In een interview met De Pers zei de directeur van de WBS, Monika Sie Dhian Ho, dat er over twee onderwerpen wél overeenstemming is binnen de PvdA:
Het eerste is de rechtstaat: het beschermen van vrijheden, de scheiding van kerk en staat en tegelijk migranten beschermen, bijvoorbeeld met het recht om moslim te zijn. Het tweede is emancipatie: scholing, werk, daar zijn wij altijd van geweest.
Maar dat het vooral zit in een derde domein:
Sommigen zijn bereid offers te brengen in die culturele sfeer om die eerste twee integratieterreinen te verwezenlijken. Anderen niet. Voorbeeld van zo’n offer is dat je met moskeeën samenwerkt die ons eigenlijk te orthodox zijn. Of het niet erg vindt als straatcoaches geen hand geven.
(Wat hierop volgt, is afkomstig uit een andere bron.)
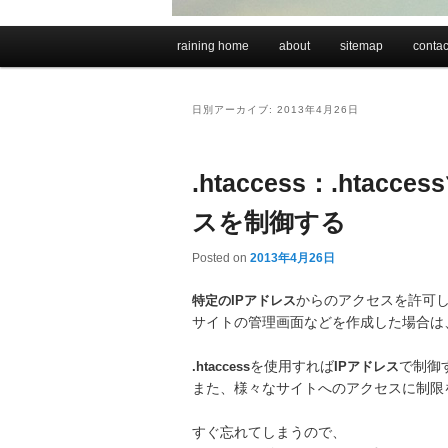
メインメニュー
raining home
about
sitemap
contac
メインコンテンツへ移動
サブコンテンツへ移動
日別アーカイブ:
2013年4月26日
.htaccess：.hta
スを制御する
Posted on
2013年4月26日
特定のIPアドレス
からのアクセスを許可
サイトの管理画面などを作成した場合は
.htaccess
を使用すれば
IPアドレス
で制御
また、様々なサイトへのアクセスに制限
すぐ忘れてしまうので、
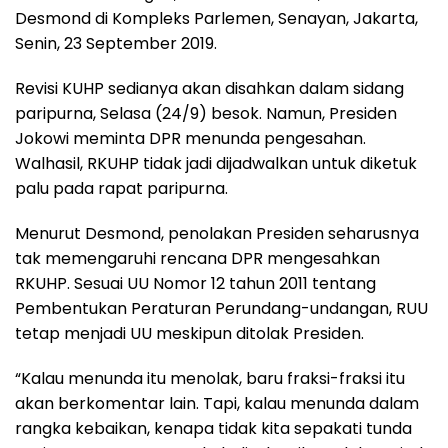
Desmond di Kompleks Parlemen, Senayan, Jakarta,
Senin, 23 September 2019.
Revisi KUHP sedianya akan disahkan dalam sidang
paripurna, Selasa (24/9) besok. Namun, Presiden
Jokowi meminta DPR menunda pengesahan.
Walhasil, RKUHP tidak jadi dijadwalkan untuk diketuk
palu pada rapat paripurna.
Menurut Desmond, penolakan Presiden seharusnya
tak memengaruhi rencana DPR mengesahkan
RKUHP. Sesuai UU Nomor 12 tahun 2011 tentang
Pembentukan Peraturan Perundang-undangan, RUU
tetap menjadi UU meskipun ditolak Presiden.
“Kalau menunda itu menolak, baru fraksi-fraksi itu
akan berkomentar lain. Tapi, kalau menunda dalam
rangka kebaikan, kenapa tidak kita sepakati tunda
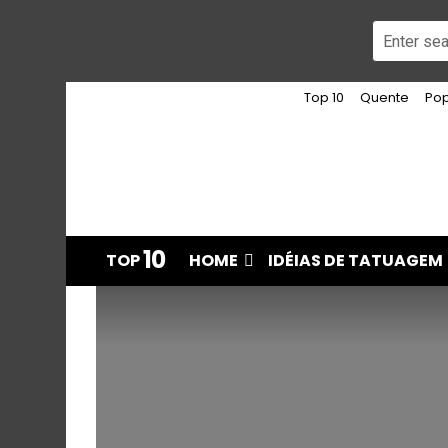
Top 10
Quente
Pop
10
TOP
HOME
IDÉIAS DE TATUAGEM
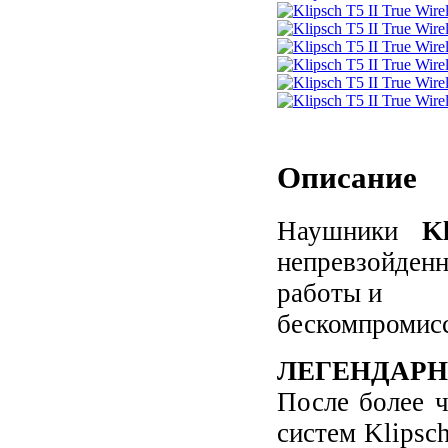
Описание
Наушники
K
непревзойден
работы и
бескомпромисс
ЛЕГЕНДАРН
После более ч
систем Klipsc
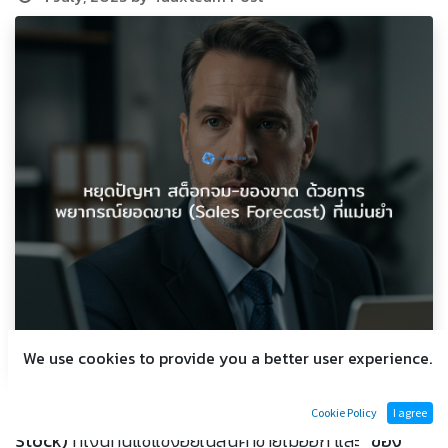
We use cookies to provide you a better user experience.
สำหรับธุรกิจ SME ที่กำลังเติบโต ปัญหา
“สต็อกจม” (Dead
Cookie Policy
I agree
Stock)
ที่เงินทุนแช่แข็งอยู่ในสินค้าขายไม่ออก และ
“ของ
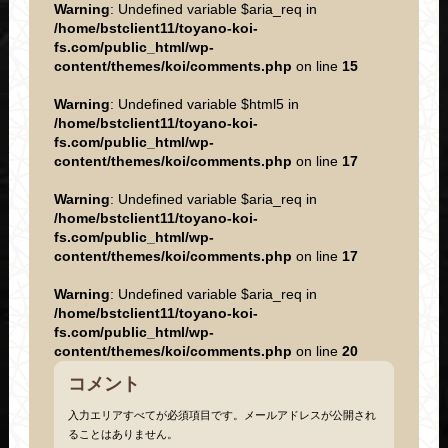
Warning
: Undefined variable $aria_req in
/home/bstclient11/toyano-koi-
fs.com/public_html/wp-
content/themes/koi/comments.php
on line
15
Warning
: Undefined variable $html5 in
/home/bstclient11/toyano-koi-
fs.com/public_html/wp-
content/themes/koi/comments.php
on line
17
Warning
: Undefined variable $aria_req in
/home/bstclient11/toyano-koi-
fs.com/public_html/wp-
content/themes/koi/comments.php
on line
17
Warning
: Undefined variable $aria_req in
/home/bstclient11/toyano-koi-
fs.com/public_html/wp-
content/themes/koi/comments.php
on line
20
コメント
入力エリアすべてが必須項目です。メールアドレスが公開され
ることはありません。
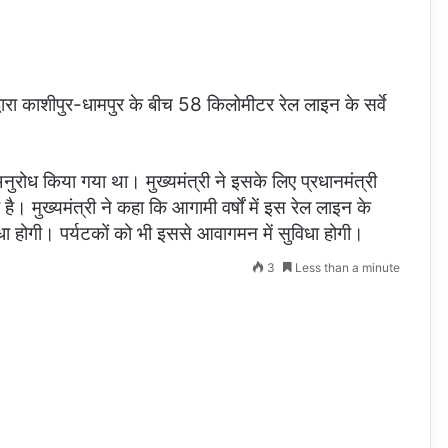
 द्वारा काशीपुर-धामपुर के बीच 58 किलोमीटर रेल लाइन के सर्वे
्री से अनुरोध किया गया था। मुख्यमंत्री ने इसके लिए प्रधानमंत्री
ा है। मुख्यमंत्री ने कहा कि आगामी वर्षों में इस रेल लाइन के
ुविधा होगी। पर्यटकों को भी इससे आवागमन में सुविधा होगी।
3
Less than a minute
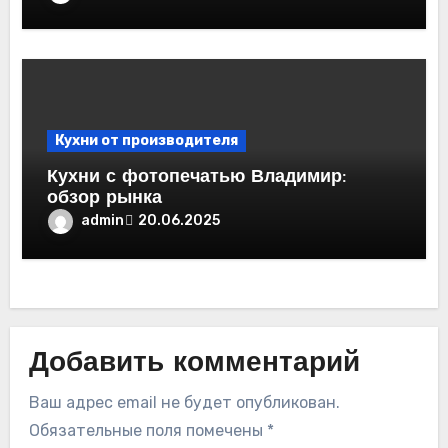
Кухни от производителя
Кухни с фотопечатью Владимир:
обзор рынка
admin
20.06.2025
Добавить комментарий
Ваш адрес email не будет опубликован.
Обязательные поля помечены
*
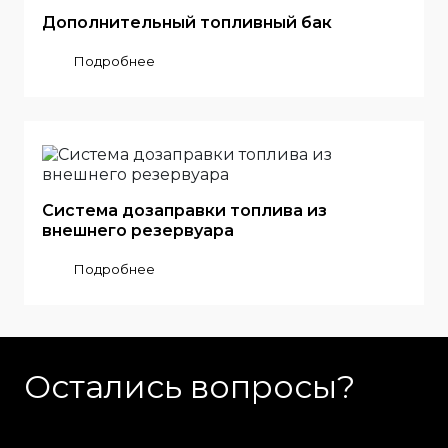
Дополнительный топливный бак
Подробнее
Система дозаправки топлива из
внешнего резервуара
Подробнее
Остались вопросы?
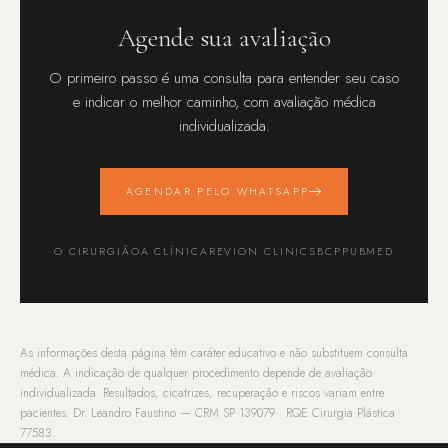
Agende sua avaliação
O primeiro passo é uma consulta para entender seu caso
e indicar o melhor caminho, com avaliação médica
individualizada.
AGENDAR PELO WHATSAPP
O CIRURGIÃO
A CLÍNICA
REVION CLINIC
SBCP
PUBMED
As informações desta página têm caráter educativo e não substituem consulta
médica. A indicação de qualquer procedimento depende de avaliação
individualizada. Resultados, cicatrizes, recuperação e riscos variam entre
pacientes. Dr. Leandro Faustino — CRM SP 139079 · RQE Cirurgia Plástica
77583.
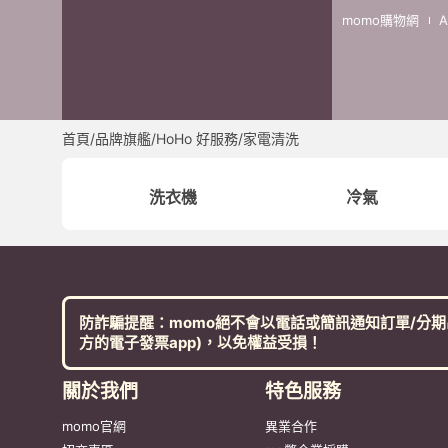
momo購物網
首頁
/
品牌旗艦
/
HoHo 好服務
/
家電清洗
洗衣機
冷氣
防詐騙提醒：momo絕不會以電話或簡訊通知訂單/分期
方的電子發票app)，以免權益受損！
關於我們
特色服務
momo官網
異業合作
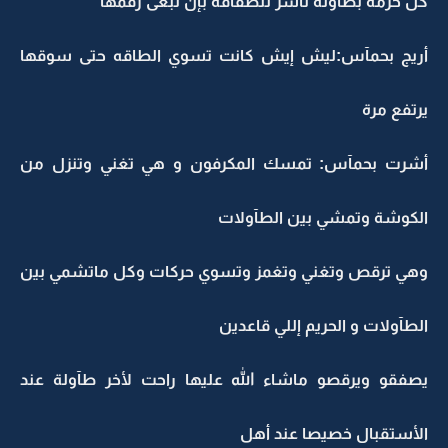
كل حرمة بطآولة تأشر للطقاقة بإن تبغى رقمها
أريج بحمآس:ليش إيش كانت تسوي الطاقه حتى سوقها
يرتفع مرة
أشرت بحمآس: تمسك المكرفون و هي تغني وتنزل من
الكوشة وتمشي بين الطآولات
وهي ترقص وتغني وتغمز وتسوي حركات وكل ماتشمي بين
الطآولات و الحريم إللي قاعدين
يصفقو ويرقصو ماشاء الله عليها راحت لأخر طآولة عند
الأستقبال خصيصا عند أهل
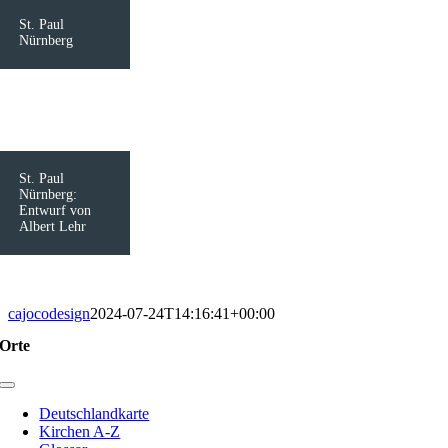
St. Paul
Nürnberg
St. Paul
Nürnberg:
Entwurf von
Albert Lehr
cajocodesign
2024-07-24T14:16:41+00:00
Orte
Toggle
Navigation
Deutschlandkarte
Kirchen A-Z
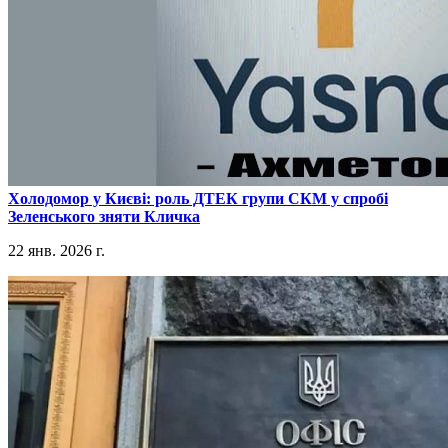
​Холодомор у Києві: роль ДТЕК групи СКМ у спробі
Зеленського зняти Кличка
22 янв. 2026 г.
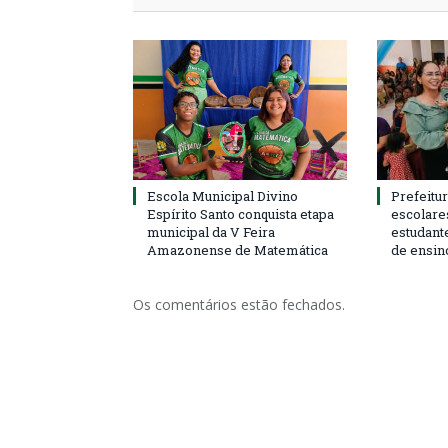
Escola Municipal Divino
Prefeitur
Espírito Santo conquista etapa
escolare
municipal da V Feira
estudant
Amazonense de Matemática
de ensin
Os comentários estão fechados.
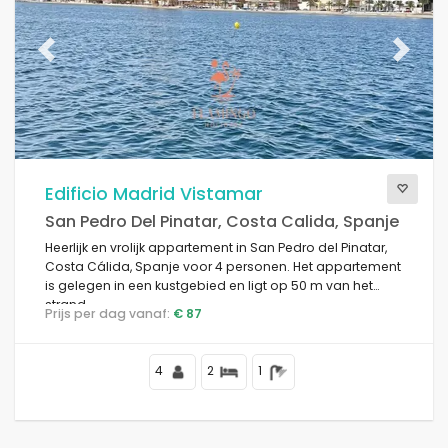
Previous
Next
Edificio Madrid Vistamar
San Pedro Del Pinatar, Costa Calida, Spanje
Heerlijk en vrolijk appartement in San Pedro del Pinatar,
Costa Cálida, Spanje voor 4 personen. Het appartement
is gelegen in een kustgebied en ligt op 50 m van het
strand.
Prijs per dag vanaf:
€ 87
4
2
1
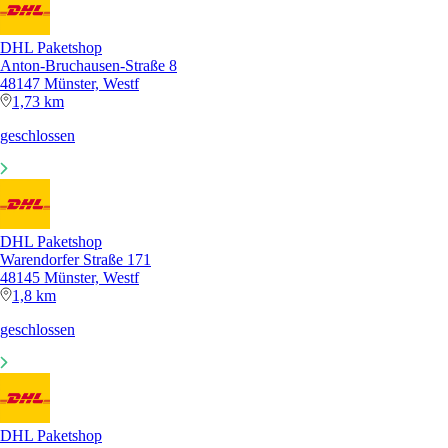
DHL Paketshop
Anton-Bruchausen-Straße 8
48147 Münster, Westf
1,73 km
geschlossen
DHL Paketshop
Warendorfer Straße 171
48145 Münster, Westf
1,8 km
geschlossen
DHL Paketshop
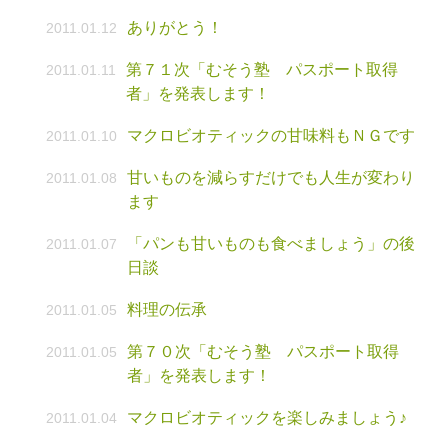
ありがとう！
2011.01.12
第７１次「むそう塾 パスポート取得
2011.01.11
者」を発表します！
マクロビオティックの甘味料もＮＧです
2011.01.10
甘いものを減らすだけでも人生が変わり
2011.01.08
ます
「パンも甘いものも食べましょう」の後
2011.01.07
日談
料理の伝承
2011.01.05
第７０次「むそう塾 パスポート取得
2011.01.05
者」を発表します！
マクロビオティックを楽しみましょう♪
2011.01.04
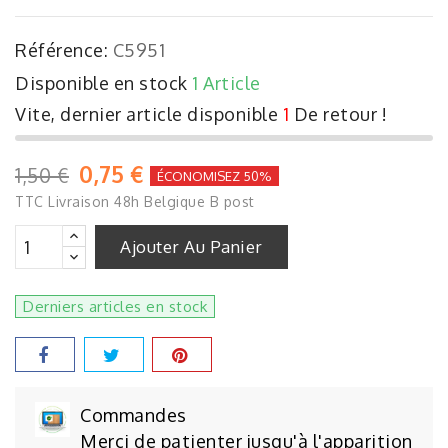
Référence:
C5951
Disponible en stock
1 Article
Vite, dernier article disponible
1
De retour !
0,75 €
1,50 €
ÉCONOMISEZ 50%
TTC
Livraison 48h Belgique B post
Ajouter Au Panier
Derniers articles en stock
Commandes
Merci de patienter jusqu'à l'apparition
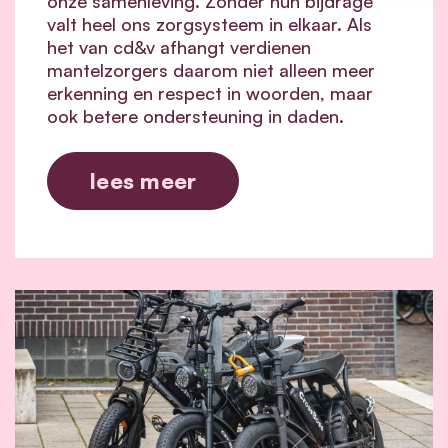
onze samenleving. Zonder hun bijdrage
valt heel ons zorgsysteem in elkaar.
Als
het van cd&v afhangt verdienen
mantelzorgers daarom niet alleen meer
erkenning en respect in woorden, maar
ook betere ondersteuning in daden.
lees meer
Maar de motivatie daarachter wordt onvoldoende duidelijk gemaakt: je bracht zo’n offer om te zorgen dat meisjes naar school kunnen. Of dat vrouwen niet meer mishandeld worden. Het gaat erom dat je de mensen achter de poorten van de moskee en achter de voordeuren vrij wilt maken.’
Het is duidelijk waar ik sta in dit debat: werk samen met moskeeën, stimuleer arbeidsparticipatie van migranten, steun de ontwikkeling van deze organisaties en spreek ze -waar nodig- aan op hun gedrag of mening zoals je dat ook met anderen doet. Iets anders zal niet leiden tot meer participatie, laat staan integratie: je zet dan de migranten onder curatele. Integratie is dan een loze kreet.
Maar er is nog wat: er zijn mensen die niet alleen een andere mening toegedaan zijn, maar zelfs vinden dat mensen verplicht moeten worden om handen te schudden of geen burka te dragen. Of, andersom geredeneerd, dat mensen die geen handen schudden of wel een burka dragen, bepaalde banen niet mogen krijgen. Ik ben het niet alleen met deze mensen niet eens omdat ik een andere analyse maak, maar ik vind het ook nog eens principieel een af te wijzen standpunt: ik vind niet dat het de taak van de overheid is om uitspraken te doen over hoe mensen zich moeten kleden, met wie ze handen moeten schudden, laat staan wat ze moeten denken.